In the Thermal Oil division, the wildfire impact, unplanned maintenance downtime year to date and planned pump changes in Q4 has impacted production volumes with annual guidance estimated at approximately 7,300 bbl/d on an unchanged capital budget of $11 million.
The 2017 budget will be announced in December.
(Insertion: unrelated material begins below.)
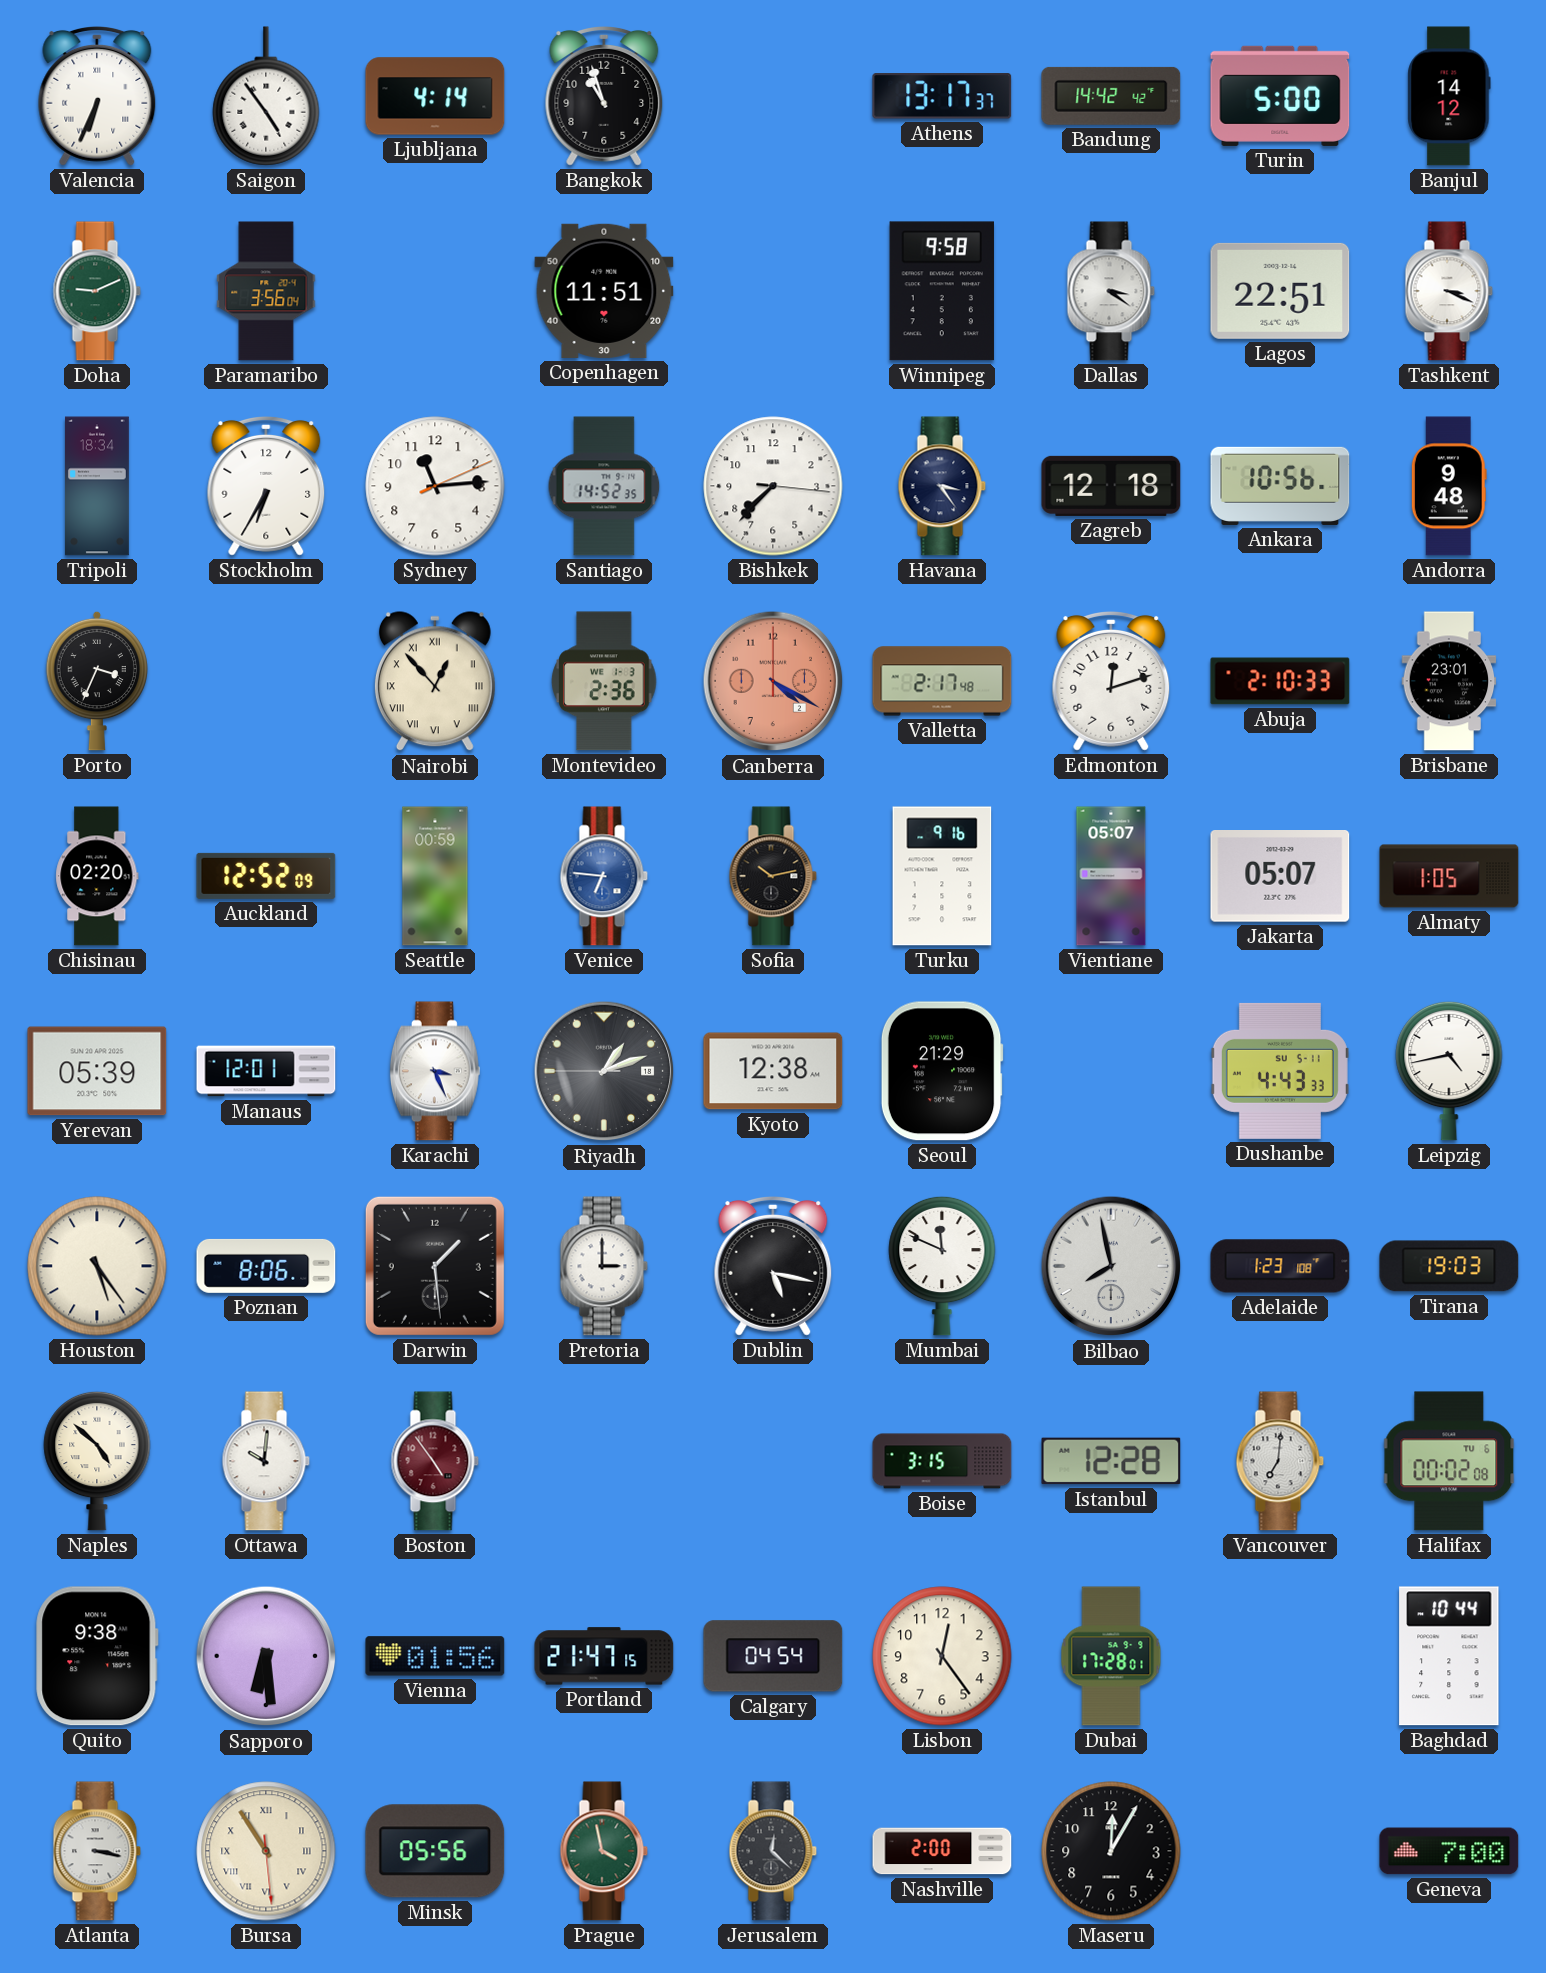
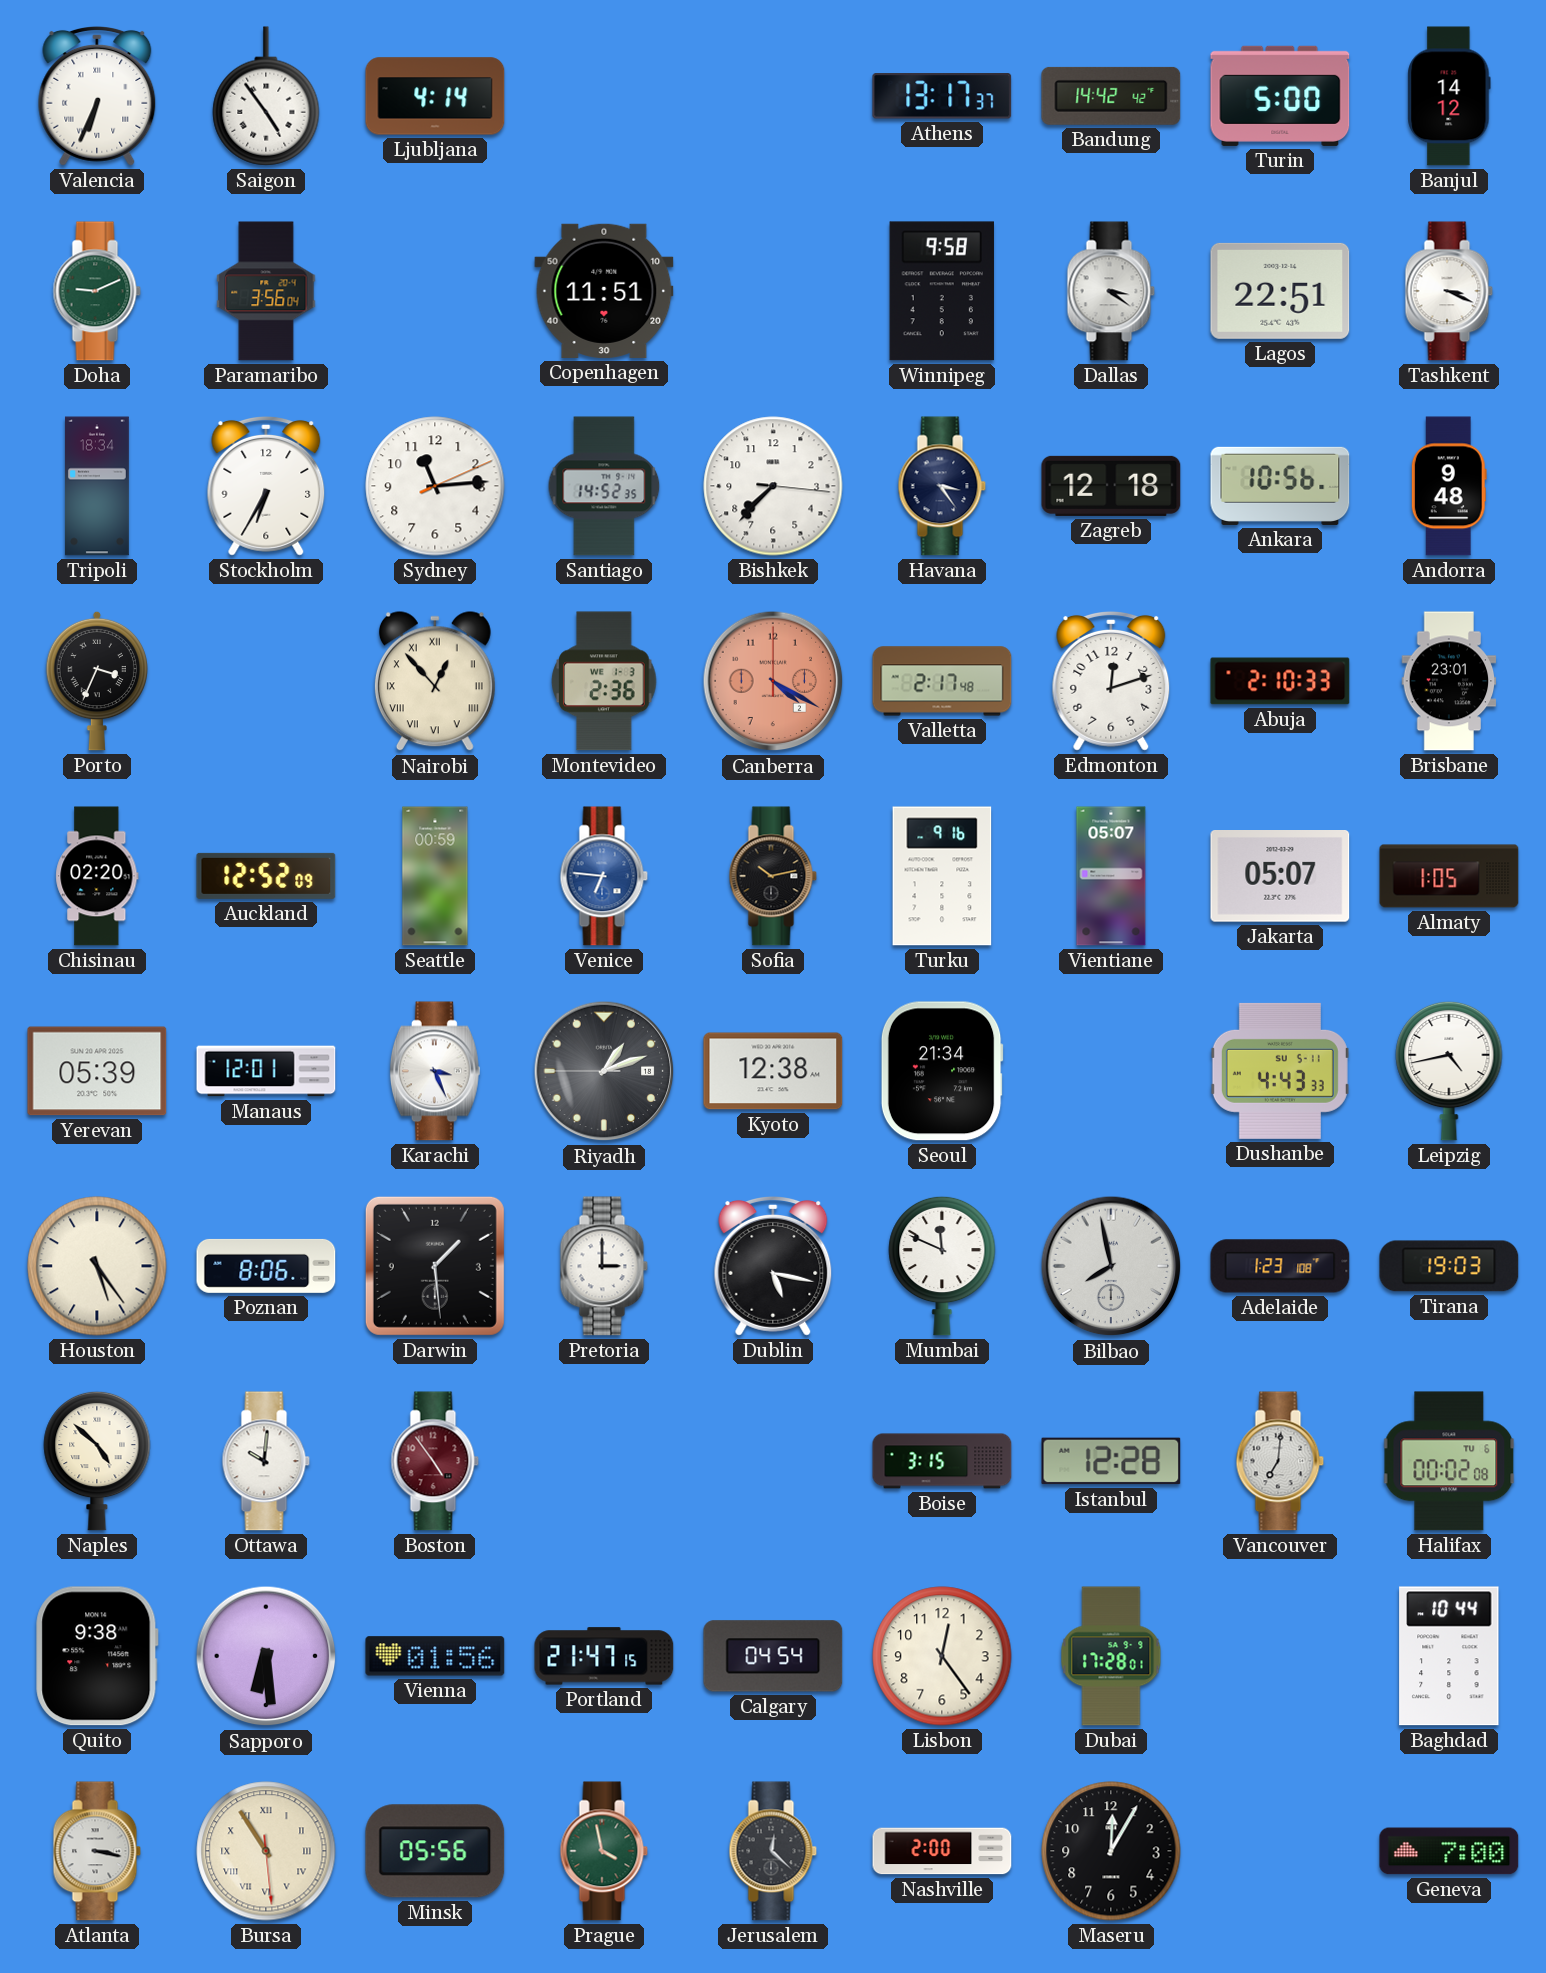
Bangkok: 10:57 -> none
Seoul: 21:29 -> 21:34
2016 Capital Budget1 ($ millions) | Full Year | ||
LIGHT OIL | Net | ||
Greater Kaybob2 (Duvernay) | $8 | ||
Greater Placid3 (Montney) | 94 | ||
Total Light Oil | $102 | ||
THERMAL OIL | |||
Hangingstone Maintenance | $7 | ||
Other Thermal | 4 | ||
Total Thermal | $11 | ||
Capitalized G&A | $8 | ||
TOTAL CAPITAL SPENDING | $121 | ||
1) Figures may not add up due to rounding. | |||
2) Greater Kaybob net capital reflects Athabasca’s 30% interest following the application of the capital carry (Murphy funds 75% of Athabasca’s 30% working interest). | |||
3) Greater Placid net capital reflects Athabasca’s 70% working interest. |
2016 Operational & Financial Guidance | Full Year | ||
LIGHT OIL (net) | |||
Production (boe/d) | 4,500 | ||
Liquids Weighting (%) | 49% | ||
Operating Income ($MM) | ~$23 | ||
Operating Netback ($/boe) | ~$14 | ||
THERMAL OIL | |||
Bitumen Production (bbl/d) | 7,300 | ||
Operating Income ($MM) | ~($49) | ||
CORPORATE | |||
Production (boe/d) | 11,800 (~81% liquids) | ||
Funds Flow from Operations ($MM) | ~($103) | ||
Year-end Cash & Equivalents1 ($MM) | ~$620 | ||
COMMODITY ASSUMPTIONS (strip pricing as at Oct. 5, 2016) | |||
WTI (US$/bbl) | $42.30 | ||
Edmonton Par (C$/bbl) | $51.43 | ||
Western Canadian Select (C$/bbl) | $37.29 | ||
AECO Gas (C$/mcf) | $2.03 | ||
FX (US$/C$) | 0.76 | ||
1) Excludes $104 million of restricted cash. |
Financial Outlook
Throughout 2016, Athabasca has successfully undertaken a series of transactions, including the Murphy joint venture and the Thermal Oil Royalty, which have secured a funding model for its assets and position the Company to further deleverage and optimize its capital structure in the coming months. Consideration for these transactions has totaled $743 million, including $524 million of cash proceeds. The Company now has a cash balance of approximately $700 million (excluding $104 million of restricted cash) with a net cash position of approximately $150 million (adjusted for outstanding debt). The Company also has approximately $213.5 million of further funding available through the capital carry balance with Murphy on its Duvernay joint venture lands.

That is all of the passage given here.